Una tarde gris en la alameda. Dicen que ahora
la han limpiado. Dijeron que habían echado a los vendedores
ambulantes. Eso es gracioso. ¿Cuánto tiempo puede durarles el
placer de la vigilancia y el castigo? De cualquier forma antes era
distinto, aquella tarde, quizá era un domingo, no tiene mucha
importancia... La tarde es gris y la alameda se extiende cerca del
zócalo capitalino, sobre las tumbas de los muertos,
radiografías de las raíces de los árboles enroscándose entre
máscaras de jaguar y bayonetas. ¿A dónde habrá ido a parar toda
esa gente? Esa gente daba servicios, aunque a algunos les parezca que
venden porquerías. Los travestis se juntan ahí a levantar clientes
por la noche. No creo que hayan dejado de hacerlo, desconfío de la
determinación de echar de la plaza a la gente que la mantiene viva.

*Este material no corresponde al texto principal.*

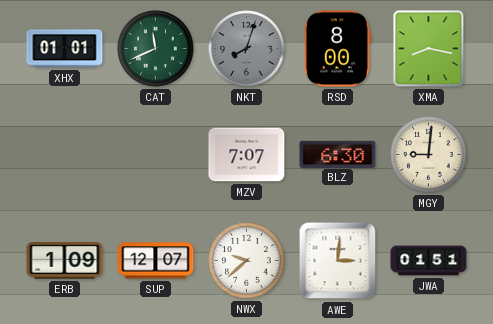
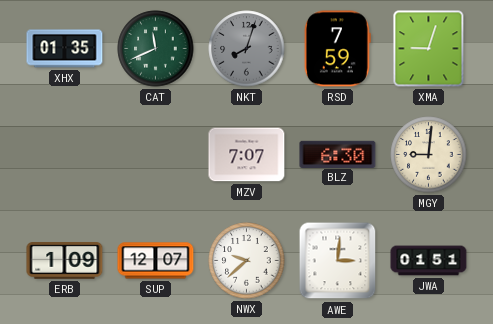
XHX: 01:01 -> 01:35
RSD: 8:00 -> 7:59
XMA: 8:17 -> 9:03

Serían más o menos las seis, ya enfriaba la idea de la noche y las
personas andaban con las manos metidas en los bolsillos de sus
chamarras, como si ocultaran algo o tuvieran vergüenza de mostrar
las manos, la cabeza agachada, la gorra bien calzada. Un cable pendía
del cable pelado de una farola y se contorsionaba como la trayectoria
de una mariposa recién nacida a la hora gris, recorría el aire
hasta posarse en la rama de un pirul, daba una vuelta y seguía,
alisándose ahora en una pendiente hacia el suelo, cruzaba la
glorieta rasante lejos de la luz de la lámpara anaranjada hasta
insertarse en un modular Aiwa, el botón de encendido palpitaba
fluorescente y las luciérnagas semejantes se acercaban a mirar
aquella magia que gestaba los pasos de los bailarines reunidos en un
círculo. Las trompetas de un danzón grabado hace mucho tiempo, el
volumen no muy alto, un travesti con tacones de acrílico
transparente, plataforma, minifalda, piernas muy fuertes, morena y
bien depilada, bailaba casi en su lugar sostenida de la cintura por
un hombre muy viejo, muy chaparro, que usaba un gorro azul marino
tejido a mano quizá tan viejo como el danzón. La cabeza del hombre
estaba apoyada en el pecho del traba, tenía los ojos cerrados, sus
labios carnudos brillaban como la carne de ternera mojados con baba,
a veces el danzón parecía mudarse a la playa durante un episodio y
los pasos de los bailarines aumentaban su frecuencia al doble. Qué
finas las trompetas y las voces de los violines. Adela permaneció un
rato detenida, mirándolos, sin entender las reglas de esa danza
extrañamente quieta, distante y apasionada. Encendió un cigarrillo.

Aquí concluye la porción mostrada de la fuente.